Bien que le don après la mort cérébrale du donneur soit la principale source de transplantation d’organes solides, la perte irréversible de la fonction cérébrale induit des changements pathophysiologiques qui mènent à une réponse inflammatoire systémique. Ce modèle murin d’induction cerveau-mort permet l’utilisation d’une grande variété d’outils analytiques et de modèles knock-out pour étudier les voies de régulation cerveau-mort. Pour le cathétérisme artélial après avoir confirmé un manque de réponse au réflexe de pédale et en enlevant les poils abdominaux supérieurs, désinfectez la peau exposée avec 70% d’éthanol et utilisez des ciseaux disséquants pour faire une incision de midline dans la peau.
À l’aide de forceps, émoussé disséquer les glandes submandibulaires et le tissu musculaire du cou et séparer les tissus pour exposer l’artère carotide commune. Placez trois 8-0 ligatures de soie sous l’artère carotide commune droite et placez une pince sur la ligature proximale. Apportez la tension dans l’artère de sorte que le flux soit suspendu et fermez la ligature la plus distale.

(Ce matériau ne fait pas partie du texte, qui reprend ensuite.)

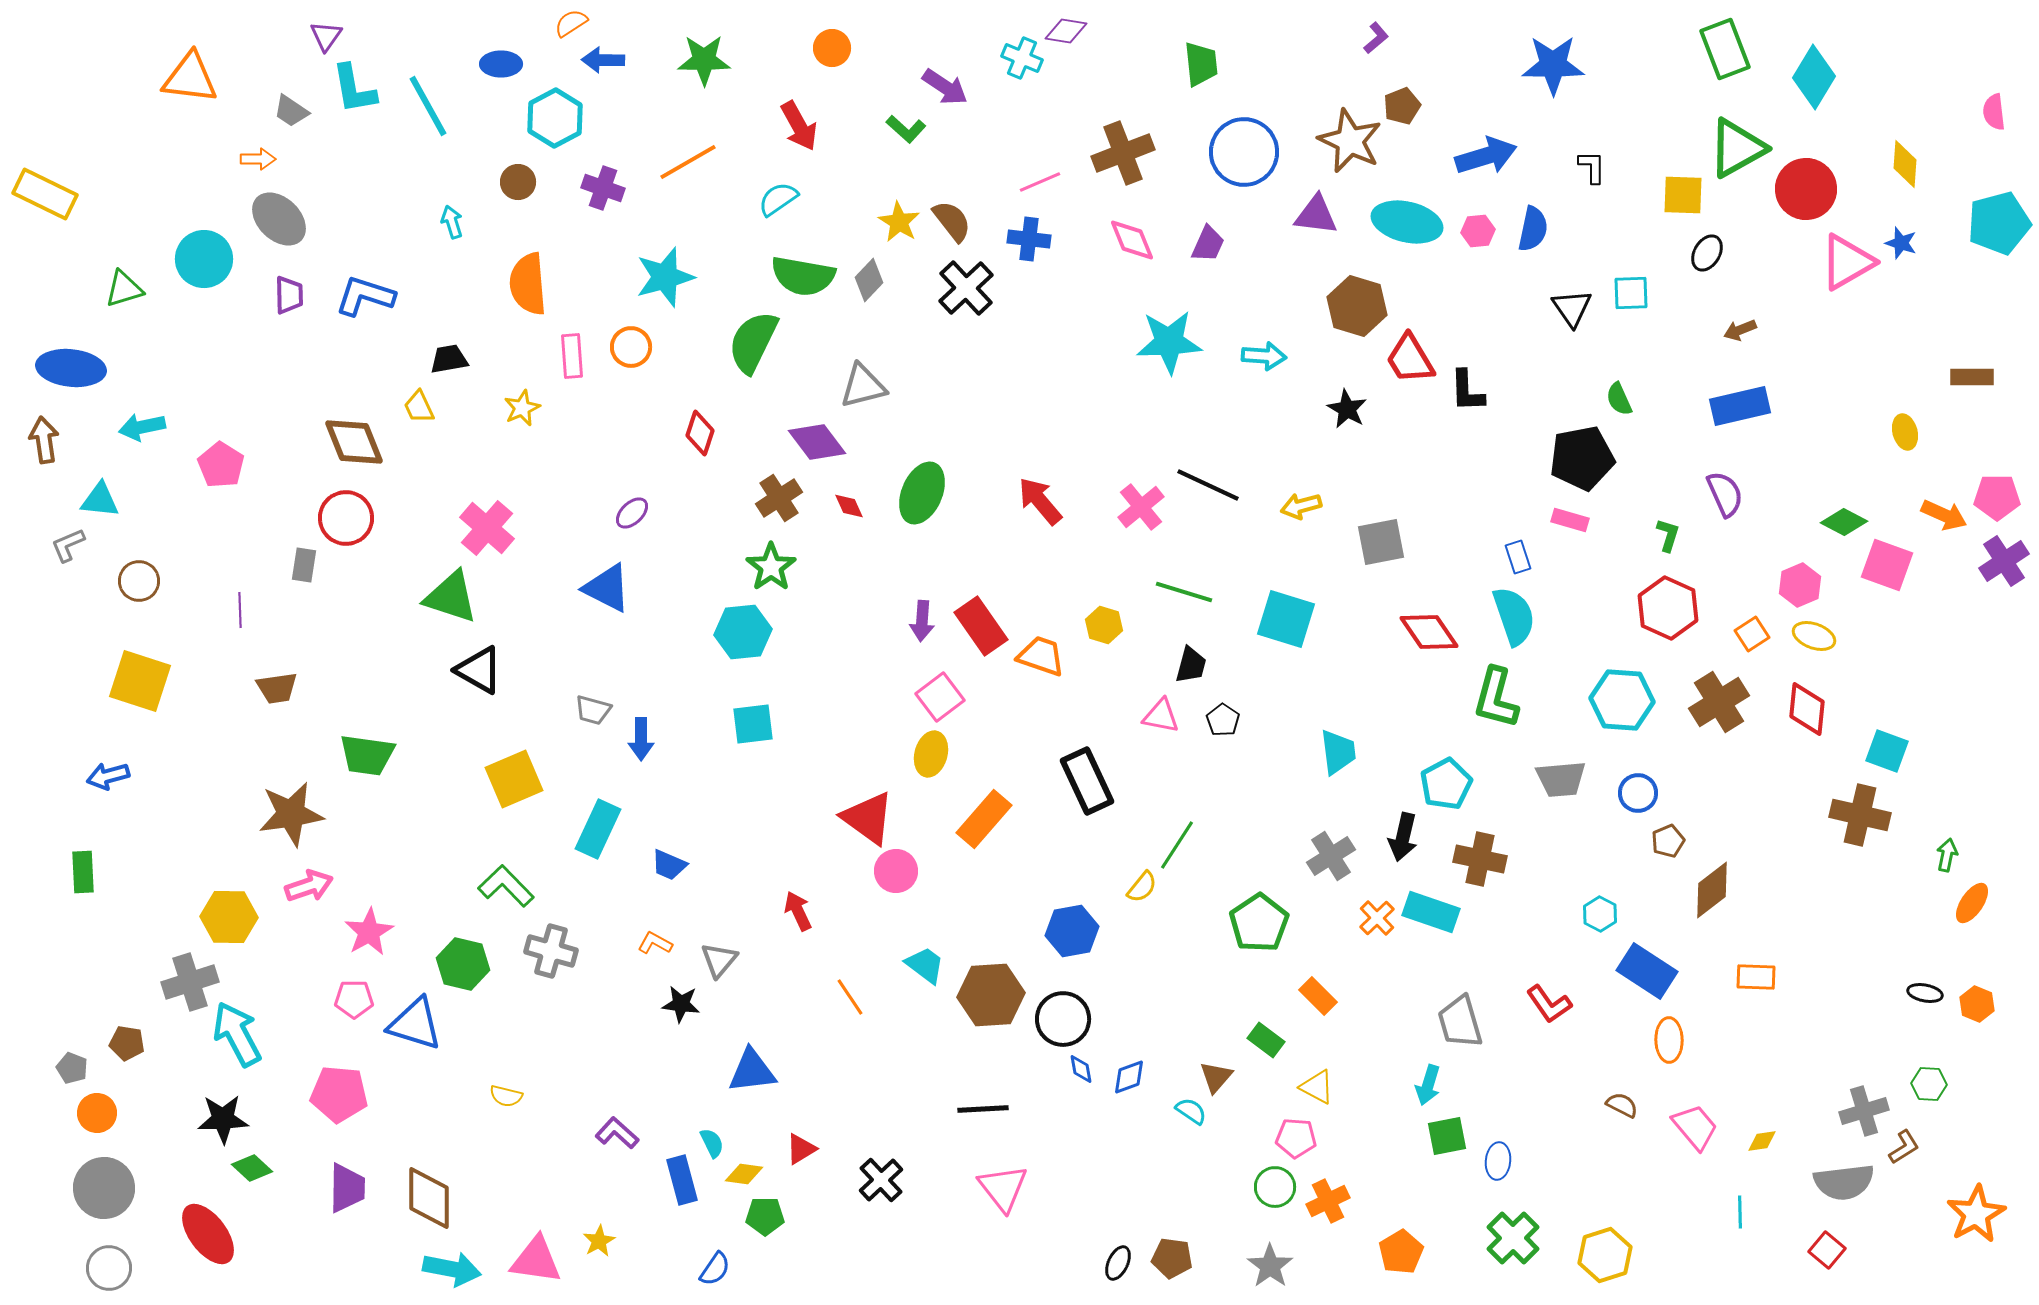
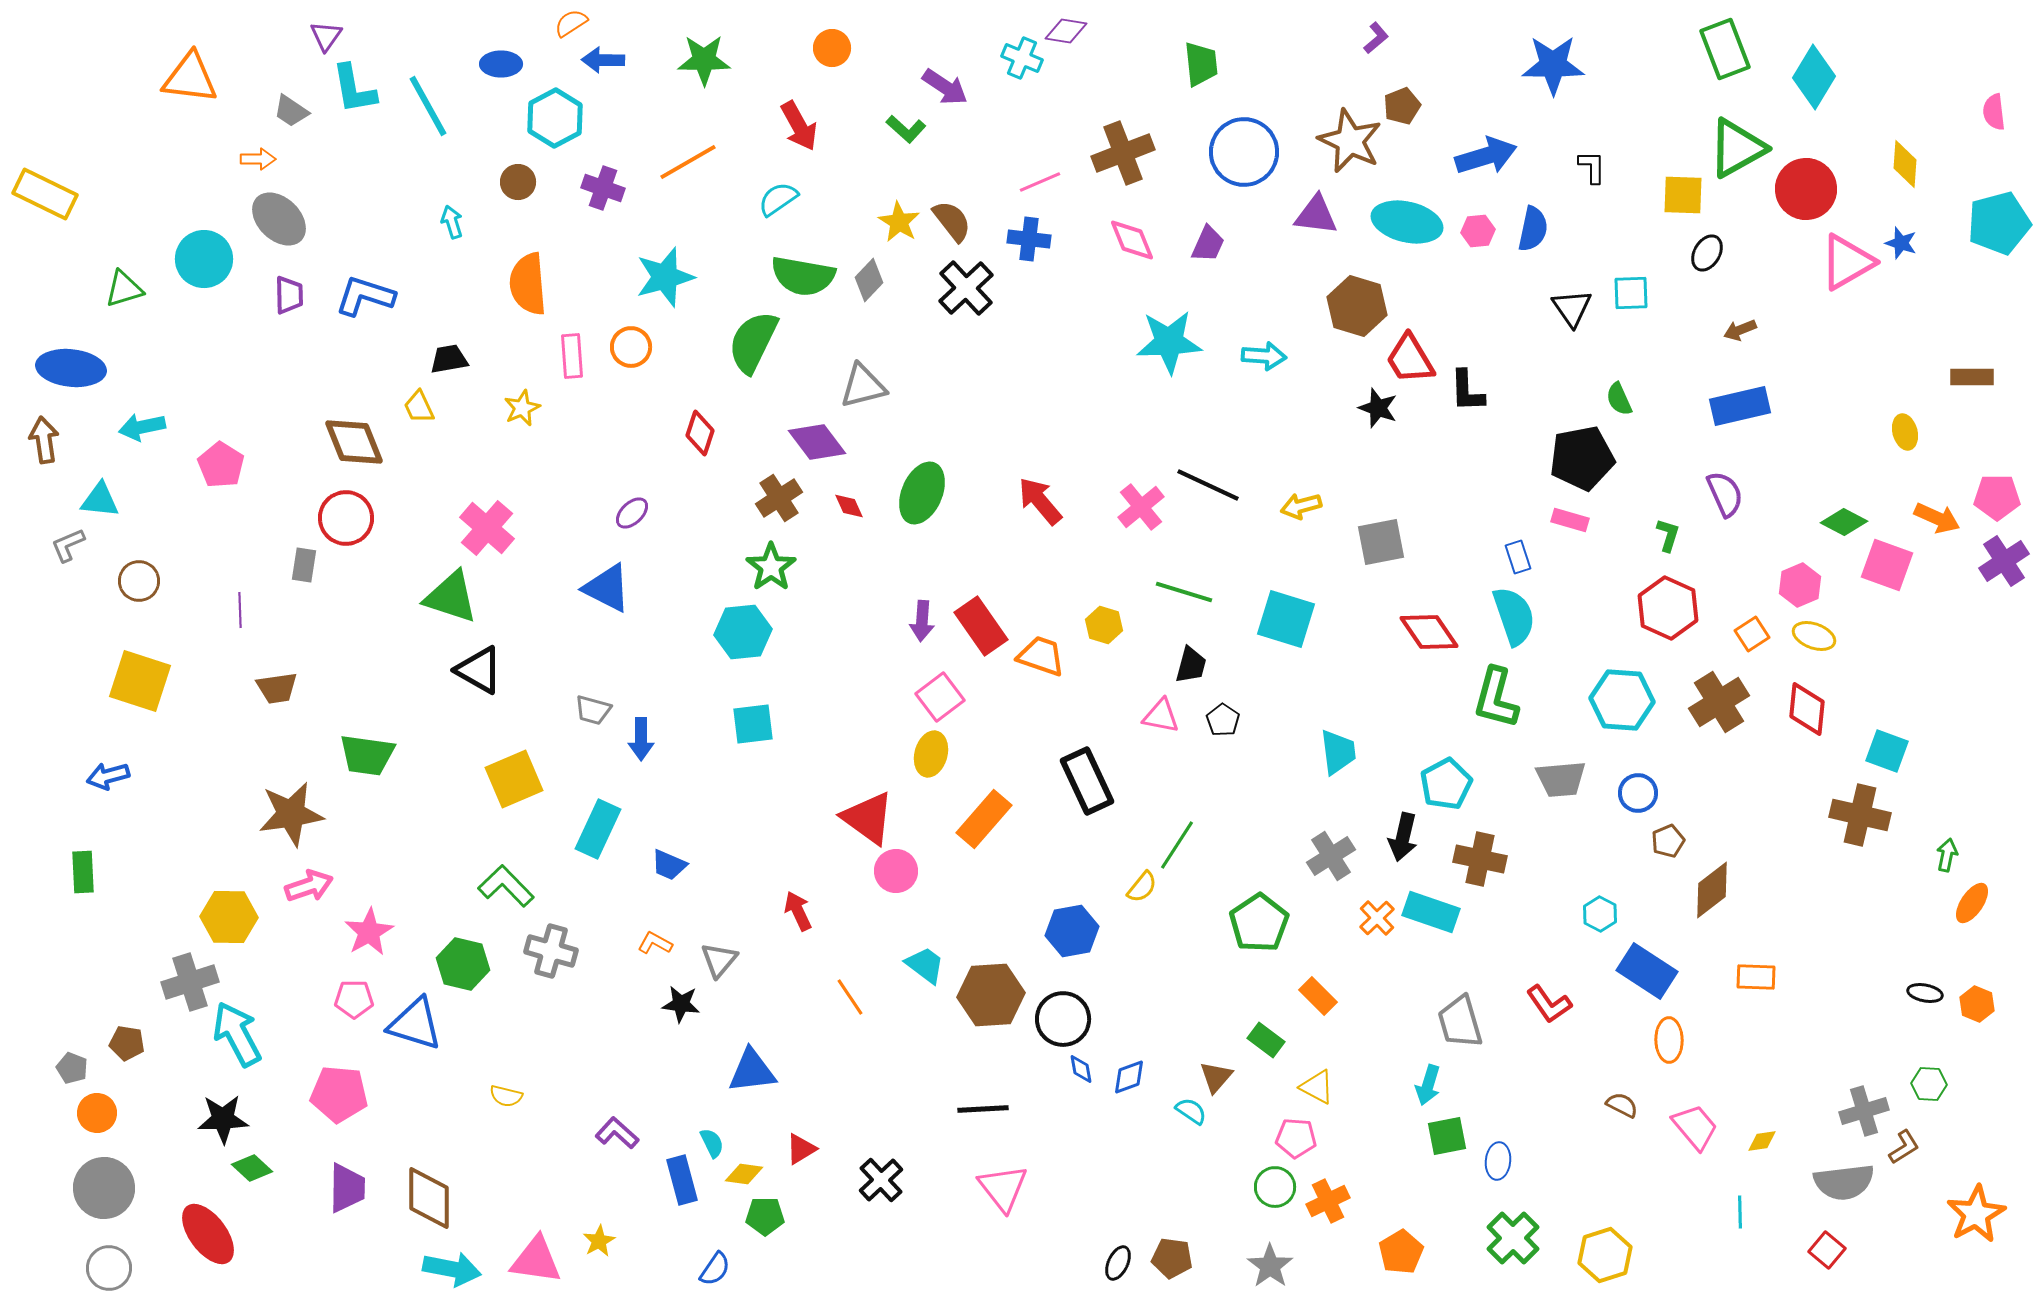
black star at (1347, 409): moved 31 px right, 1 px up; rotated 9 degrees counterclockwise
orange arrow at (1944, 515): moved 7 px left, 3 px down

Insérez un cathéter artéial de calibre 26 à travers un petit trou de peau préformé sur l’aspect crânien de l’incision. Presser le cathéter avec les forceps si le lumen est trop grand pour réduire le flux arrière et fixer le cathéter avec les trois sutures, puis utiliser un seul monofilament 5-0 nonabsorbable pour fixer le cathéter à la peau près du trou préformé de la peau. Pour effectuer une trachéostomie, utilisez des forceps pour émousser la musculature prétracheal et placez deux 8-0 ligatures de soie sous la trachée.
Insérez le tube de ventilation entre deux cartilages trachéaux pour éviter une ventilation unilatérale et fixer le tube avec les deux ligatures préparées, puis fermez la peau avec une suture de fonctionnement nonabsorbable monofilament 6-0 et ventilez la souris avec une fréquence de 150 par minute et un volume de marée de 200 microlitres. Pour induire la mort cérébrale chez l’animal expérimental, arrangez la souris à la position couchée et, tenant la peau avec des forceps, utilisez des ciseaux chirurgicaux pour enlever la peau du crâne. Percer un trou de forage d’un millimètre au-dessus du cortex pariétal gauche et utiliser des forceps contondants pour pénétrer le pont tissulaire final du crâne.
Après avoir enlevé les bords tranchants, insérez un cathéter ballon prérefaité avec de la solution saline avec tout l’air évacué. Lorsque le cathéter se trouve entièrement dans la cavité crânienne, utilisez une pompe à seringues pour commencer à gonfler le cathéter à environ 0,1 millimètre par minute sur une période de 10 à 15 minutes. Lorsque la mort cérébrale survient, arrêter l’inflation du cathéter ballon et placer une couverture chauffante sur la souris pour éviter l’hypothermie.
Après la mort cérébrale a été confirmée, surveiller et documenter la pression artérielle régulièrement, infusant 100 microlitres de solution saline toutes les 30 minutes pour stabiliser la pression artérielle de l’animal. Après quatre heures de mort cérébrale, exclure tout animal sans battre les cœurs et récolter les organes de la souris et les tissus d’intérêt selon les protocoles standard. Après l’induction de cerveau-mort, la tension artérielle montre un pic hypertensif initial suivi d’une phase hypotensive prolongée.
Une autre observation bien établie est que l’induction de cerveau-mort mène à l’activation du système immunitaire. En effet, après quatre heures de mort cérébrale dans ce modèle, une upregulation spécifique aux organes des marqueurs immunitaires est observée au niveau de l’ARNm. Après une période prédéfinie de mort cérébrale, les organes peuvent être récoltés pour leur analyse directe ou pour la transplantation ultérieure d’organes.
Ce modèle permettra des études approfondies sur l’influence des lésions induites par la mort cérébrale et a déjà révélé de nouvelles perspectives sur l’activation complète et la migration des leucocytes.